Even more impressive is the generosity of her performance. Tremblay, who's nine, is a real actor, but he's still a kid; much of his naturalism is surely due to Larson. She's modest about that. "We'd just do simple things," she says. "For the two weeks before we started shooting, I'd come over and play Lego with him every night." Plus spend hours each day with him in the Room set, a box on a Mississauga sound stage (with moveable panels to allow different camera angles), until they felt "if we closed our eyes we'd know where everything was."

"Brie was out there on a limb by herself," says Joan Allen, who plays Ma's mother. "They shot the Room stuff first, for four or five weeks. So by the time I arrived, I understood how Brie might feel a little" – she mimes reaching out her arms. "I recognized the magnitude of what she was doing, what a toll it would take."

"There were scenes when Brie was ready to break, at an intense emotional place," Abrahamson recalls. "But there'd be something technical in the way. She was able to say to Jake, 'Drop your hand,' or 'Flick back your hair.' Then" – he snaps his fingers – "all the emotion would pour out."

Larson understood Room's story on multiple levels. "The surface issues are timely: sexual abuse, the difficulties of being a parent," she says. "Then underneath, I'm a huge fan of the Plato's Cave allegory, and that's an important piece of this. How we cling to our reality, how difficult it is when it's broken."

The film encompasses what Larson calls her "two main loves: folklore, and the complexities of the feminine." As to the former: "I'm fascinated by how to take folklore stories – that have been passed down for generations, that hold so much truth about our initiatory experiences – and put them in contemporary terms. Because movies are – oh, what does Jung call it? – participation mystique. It's where you forget about yourself and you become the hero. So what journeys do I want to give people?"

As for the latter, "There are more colours, more ways to be a woman, than we've seen in American cinema," Larson avers. She grew up watching movies that "depressed me, because I didn't see myself in any of them." Then she discovered films such I Am Curious (Yellow), "where I was able to see a girl who was owning her sexuality, speaking her mind, was a revolutionary, and was also at times unlikeable.

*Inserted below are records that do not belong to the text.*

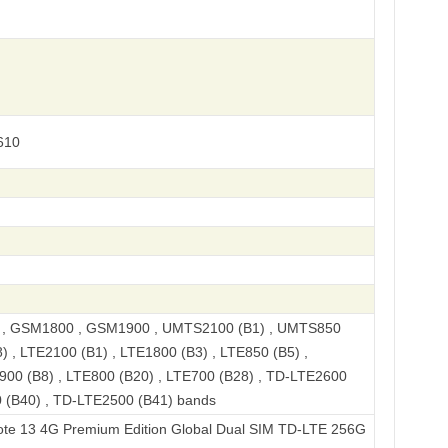
610
, GSM1800 , GSM1900 , UMTS2100 (B1) , UMTS850
) , LTE2100 (B1) , LTE1800 (B3) , LTE850 (B5) ,
900 (B8) , LTE800 (B20) , LTE700 (B28) , TD-LTE2600
 (B40) , TD-LTE2500 (B41) bands
G Premium Edition Global Dual SIM TD-LTE 256GB 23129RAA4G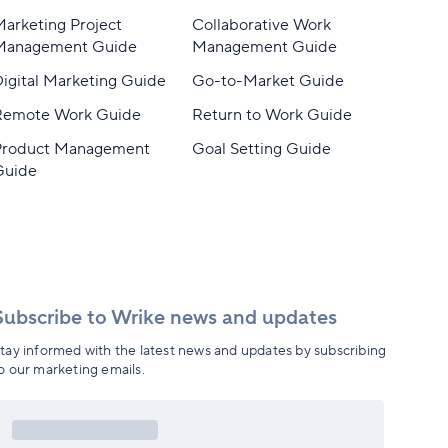
arketing Project
Collaborative Work
Management Guide
Management Guide
igital Marketing Guide
Go-to-Market Guide
Remote Work Guide
Return to Work Guide
Product Management
Goal Setting Guide
Guide
Subscribe to Wrike news and updates
tay informed with the latest news and updates by subscribing
o our marketing emails.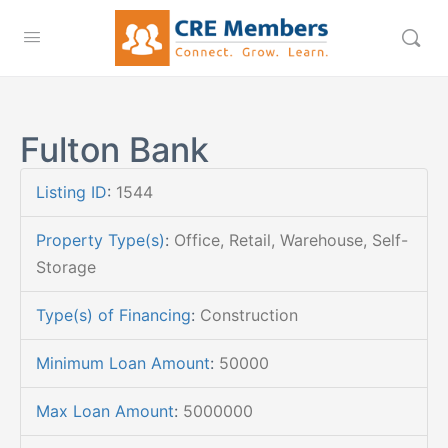
Fulton Bank
Listing ID
:
1544
Property Type(s)
:
Office, Retail, Warehouse, Self-
Storage
Type(s) of Financing
:
Construction
Minimum Loan Amount
:
50000
Max Loan Amount
:
5000000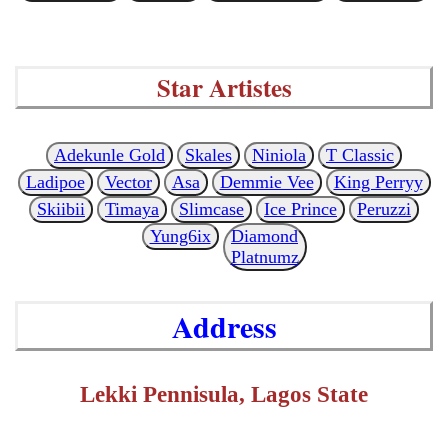
Star Artistes
Adekunle Gold
Skales
Niniola
T Classic
Ladipoe
Vector
Asa
Demmie Vee
King Perryy
Skiibii
Timaya
Slimcase
Ice Prince
Peruzzi
Yung6ix
Diamond
Platnumz
Address
Lekki Pennisula, Lagos State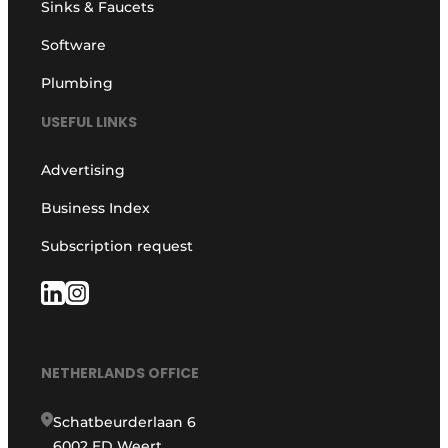
Sinks & Faucets
Software
Plumbing
USEFUL LINKS
Advertising
Business Index
Subscription request
NETHERLANDS OFFICE
Schatbeurderlaan 6
6002 ED Weert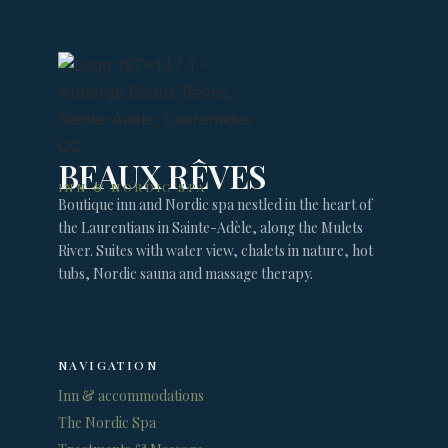
BEAUX RÊVES
INN & NORDIC SPA
Boutique inn and Nordic spa nestled in the heart of
the Laurentians in Sainte-Adèle, along the Mulets
River. Suites with water view, chalets in nature, hot
tubs, Nordic sauna and massage therapy.
NAVIGATION
Inn & accommodations
The Nordic Spa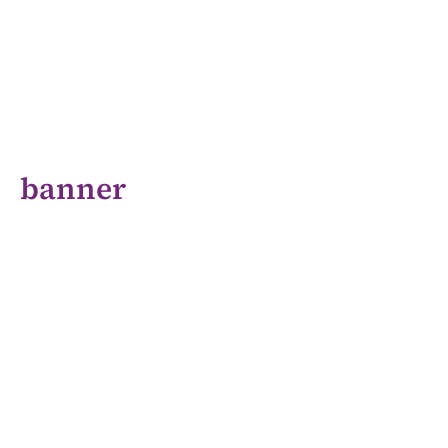
banner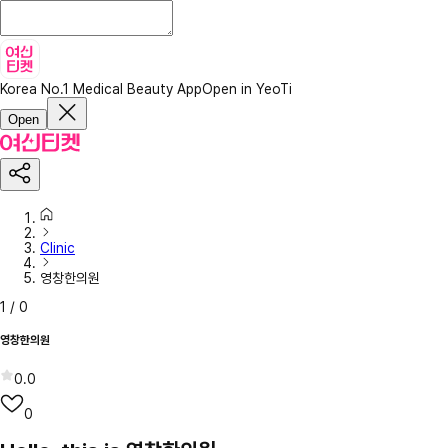
Korea No.1 Medical Beauty App
Open in YeoTi
Open
Clinic
영창한의원
1
/
0
영창한의원
0.0
0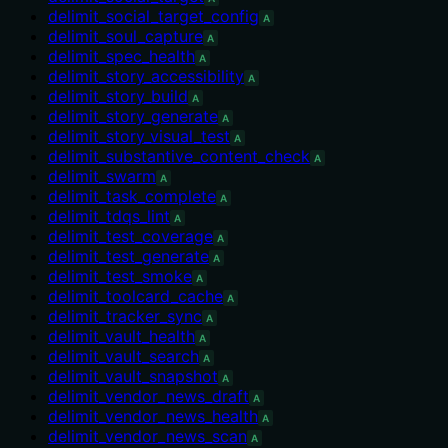
delimit_social_target_config
A
delimit_soul_capture
A
delimit_spec_health
A
delimit_story_accessibility
A
delimit_story_build
A
delimit_story_generate
A
delimit_story_visual_test
A
delimit_substantive_content_check
A
delimit_swarm
A
delimit_task_complete
A
delimit_tdqs_lint
A
delimit_test_coverage
A
delimit_test_generate
A
delimit_test_smoke
A
delimit_toolcard_cache
A
delimit_tracker_sync
A
delimit_vault_health
A
delimit_vault_search
A
delimit_vault_snapshot
A
delimit_vendor_news_draft
A
delimit_vendor_news_health
A
delimit_vendor_news_scan
A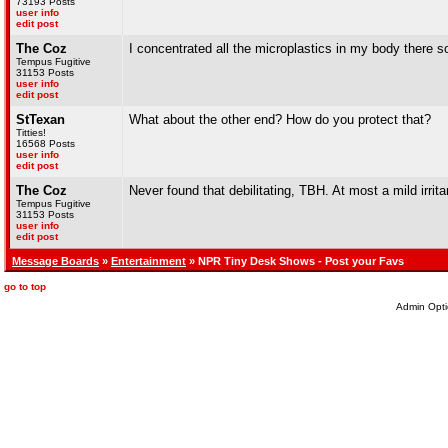
73193 Posts
user info
edit post
The Coz
I concentrated all the microplastics in my body there so
Tempus Fugitive
31153 Posts
user info
edit post
StTexan
What about the other end? How do you protect that?
Titties!
16568 Posts
user info
edit post
The Coz
Never found that debilitating, TBH. At most a mild irrita
Tempus Fugitive
31153 Posts
user info
edit post
Message Boards
»
Entertainment
» NPR Tiny Desk Shows - Post your Favs
go to top
Admin Opti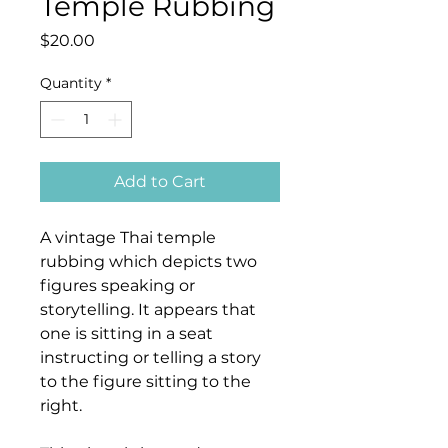
Temple Rubbing
Price
$20.00
Quantity
*
Add to Cart
A vintage Thai temple
rubbing which depicts two
figures speaking or
storytelling. It appears that
one is sitting in a seat
instructing or telling a story
to the figure sitting to the
right.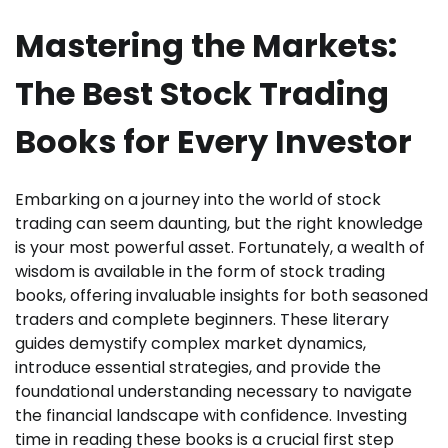
Mastering the Markets:
The Best Stock Trading
Books for Every Investor
Embarking on a journey into the world of stock
trading can seem daunting, but the right knowledge
is your most powerful asset. Fortunately, a wealth of
wisdom is available in the form of stock trading
books, offering invaluable insights for both seasoned
traders and complete beginners. These literary
guides demystify complex market dynamics,
introduce essential strategies, and provide the
foundational understanding necessary to navigate
the financial landscape with confidence. Investing
time in reading these books is a crucial first step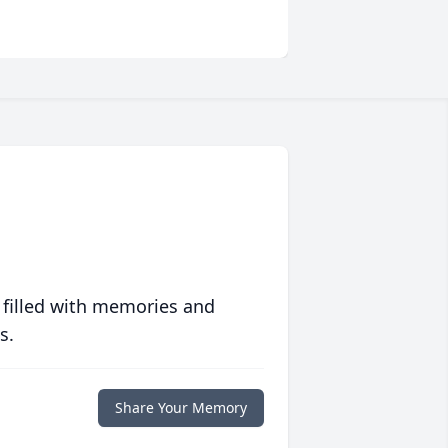
 filled with memories and
s.
Share Your Memory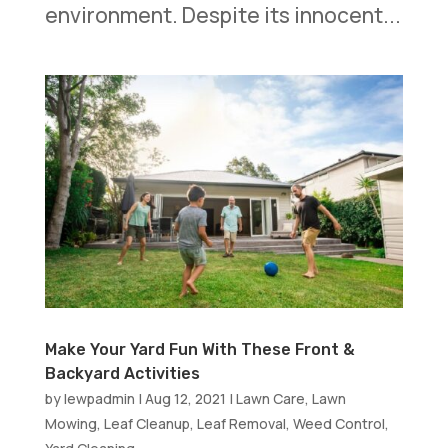
environment. Despite its innocent...
Make Your Yard Fun With These Front &
Backyard Activities
by
lewpadmin
|
Aug 12, 2021
|
Lawn Care
,
Lawn
Mowing
,
Leaf Cleanup
,
Leaf Removal
,
Weed Control
,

I'm so curious to see what happens, to both women and men, when we show female complexity onscreen. To let women be mysterious beings who are filled with colours that are ever-changing, that we'll never quite get to the bottom of. There are a lot of ways to be a woman, and we need to see more of them."

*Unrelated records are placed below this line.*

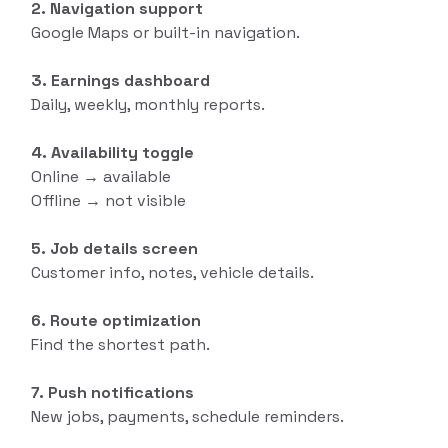
2. Navigation support
Google Maps or built-in navigation.
3. Earnings dashboard
Daily, weekly, monthly reports.
4. Availability toggle
Online → available
Offline → not visible
5. Job details screen
Customer info, notes, vehicle details.
6. Route optimization
Find the shortest path.
7. Push notifications
New jobs, payments, schedule reminders.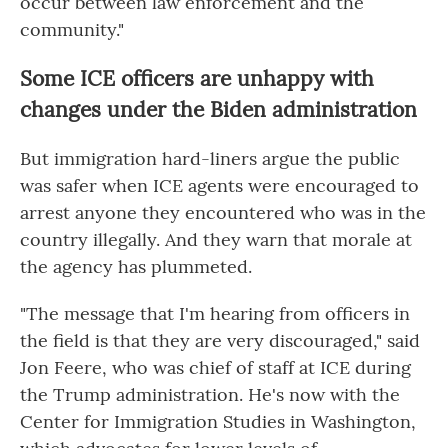
occur between law enforcement and the
community."
Some ICE officers are unhappy with
changes under the Biden administration
But immigration hard-liners argue the public
was safer when ICE agents were encouraged to
arrest anyone they encountered who was in the
country illegally. And they warn that morale at
the agency has plummeted.
"The message that I'm hearing from officers in
the field is that they are very discouraged," said
Jon Feere, who was chief of staff at ICE during
the Trump administration. He's now with the
Center for Immigration Studies in Washington,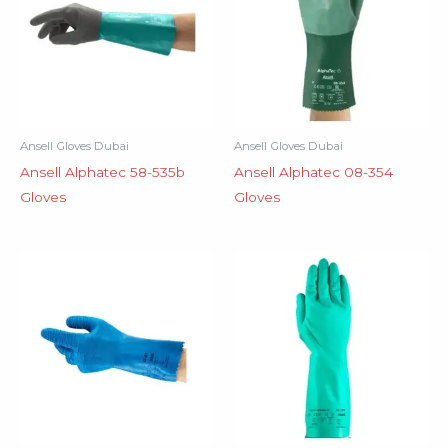
Ansell Gloves Dubai
Ansell Gloves Dubai
Ansell Alphatec 58-535b
Ansell Alphatec 08-354
Gloves
Gloves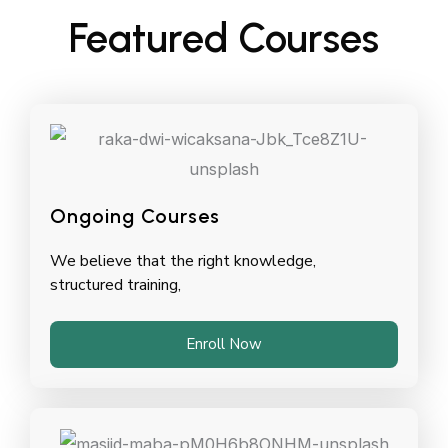
Featured Courses
Ongoing Courses
We believe that the right knowledge,
structured training,
Enroll Now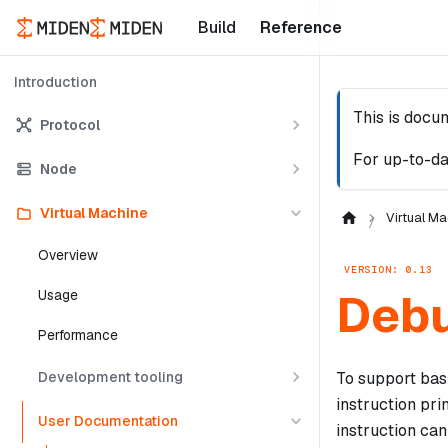
Build
Reference
Introduction
This is docu
Protocol
For up-to-da
Node
Virtual Machine
Virtual Ma
Overview
VERSION: 0.13
Deb
Usage
Performance
Development tooling
To support bas
instruction pri
User Documentation
instruction ca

Still, delving into the depths that Room required wasn't easy. To prepare, Larson spent a month alone in her home, cut off from contact with anyone else. Significant memories surfaced. At the age of 7, she, her younger sister, and their mother moved from Sacramento, where she was born, to a studio apartment in Los Angeles that was not much bigger than Room. They had few possessions; they slept together in a Murphy bed. "Yet I remember that time as being one of the greatest of my life," Larson says. "My mom instilled so much life in that space, that I never felt I was lacking."

She also remembered, however, waking one night to find her mother with her hands over her mouth, trying to be silent, but sobbing uncontrollably. "I didn't realize until years later that my father had asked for a divorce, and my mother was dealing with it completely alone." She nods. "Sometimes you don't fully understand why you're attracted to a project until you start getting deeper into it."

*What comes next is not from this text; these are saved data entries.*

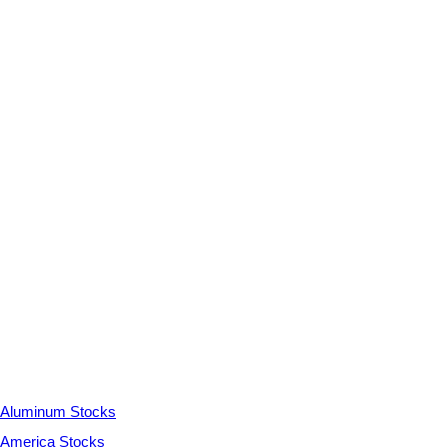
Aluminum Stocks
America Stocks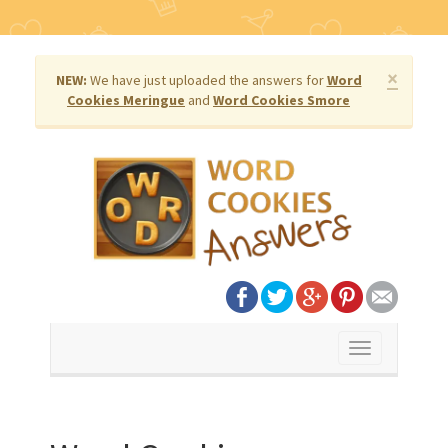
×
NEW:
We have just uploaded the answers for
Word
Cookies Meringue
and
Word Cookies Smore
Toggle
navigation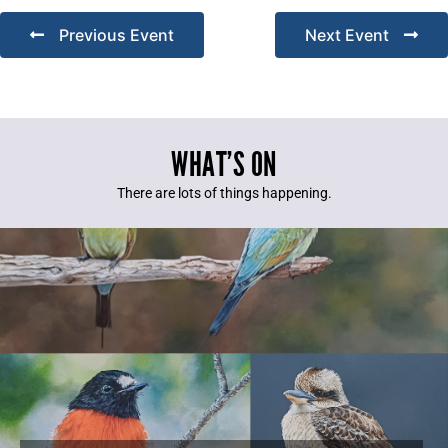
Previous Event
Next Event
WHAT’S ON
There are lots of things happening.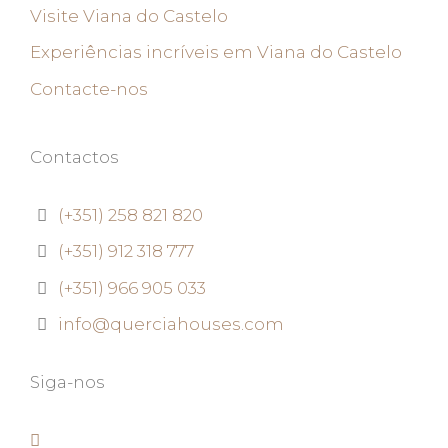
Visite Viana do Castelo
Experiências incríveis em Viana do Castelo
Contacte-nos
Contactos
(+351) 258 821 820
(+351) 912 318 777
(+351) 966 905 033
info@querciahouses.com
Siga-nos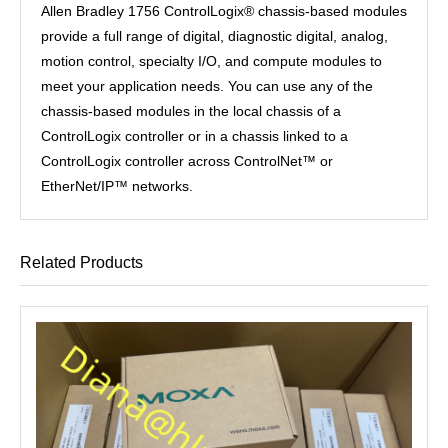
Allen Bradley 1756 ControlLogix® chassis-based modules
provide a full range of digital, diagnostic digital, analog,
motion control, specialty I/O, and compute modules to
meet your application needs. You can use any of the
chassis-based modules in the local chassis of a
ControlLogix controller or in a chassis linked to a
ControlLogix controller across ControlNet™ or
EtherNet/IP™ networks.
Related Products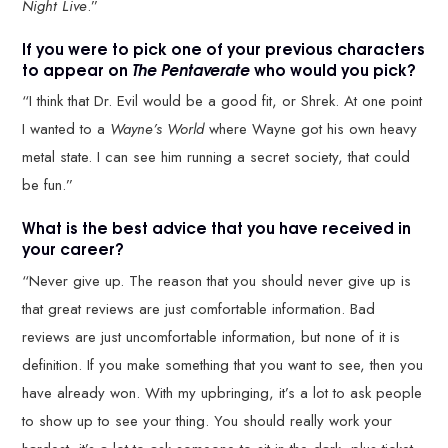
Night Live
.”
If you were to pick one of your previous characters
to appear on
The Pentaverate
who would you pick?
“I think that Dr. Evil would be a good fit, or Shrek. At one point
I wanted to a
Wayne’s World
where Wayne got his own heavy
metal state. I can see him running a secret society, that could
be fun.”
What is the best advice that you have received in
your career?
“Never give up. The reason that you should never give up is
that great reviews are just comfortable information. Bad
reviews are just uncomfortable information, but none of it is
definition. If you make something that you want to see, then you
have already won. With my upbringing, it’s a lot to ask people
to show up to see your thing. You should really work your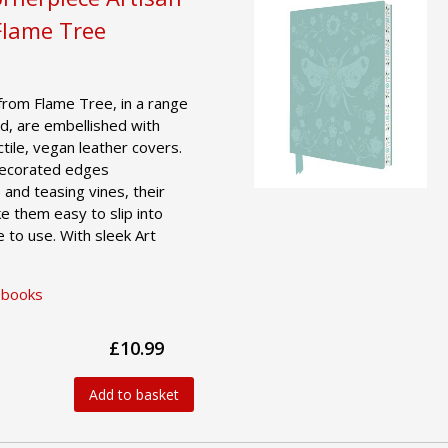
Flame Tree
from Flame Tree, in a range
d, are embellished with
actile, vegan leather covers.
 decorated edges
 and teasing vines, their
e them easy to slip into
 to use. With sleek Art
ebooks
£10.99
Add to basket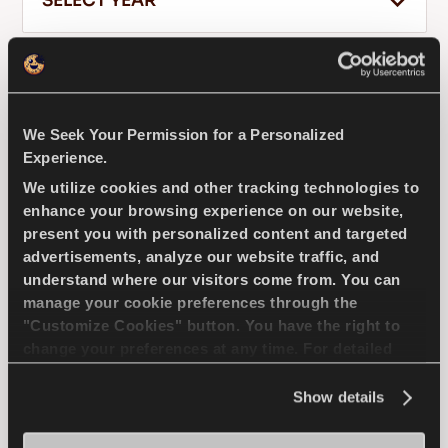
SELECT YEAR
FILTER RESULTS
EN
We Seek Your Permission for a Personalized
FAW
CITYVAN
Experience.
We utilize cookies and other tracking technologies to
Tips For Driving In The Snow
enhance your browsing experience on our website,
READ MORE
present you with personalized content and targeted
GREENWAYS
advertisements, analyze our website traffic, and
understand where our visitors come from. You can
manage your cookie preferences through the
"Customize Cookies" button. You have the right to
change your preferences at any time. For detailed
Natural selection - Driving economy for your
information about the use of cookies, you can view
compact passenger car
the
Cookie Policy
.
Show details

Our time is up, but Larson offers one final moment of honesty. To get to the Room set, she had to pass down a hallway, and then enter a door that closed behind her. "That helped me, because I could clock in and out," she says. "There's a danger when you're spending more time playing a character than you are playing yourself. It's really important to be able to switch it off, to be myself between takes. Otherwise it can get very, very sticky."

She pauses. "I was 25, and I go on these jobs alone," she says. Like Larson's most potent onscreen lines, that admission is deceptively simple. And a shot to the heart.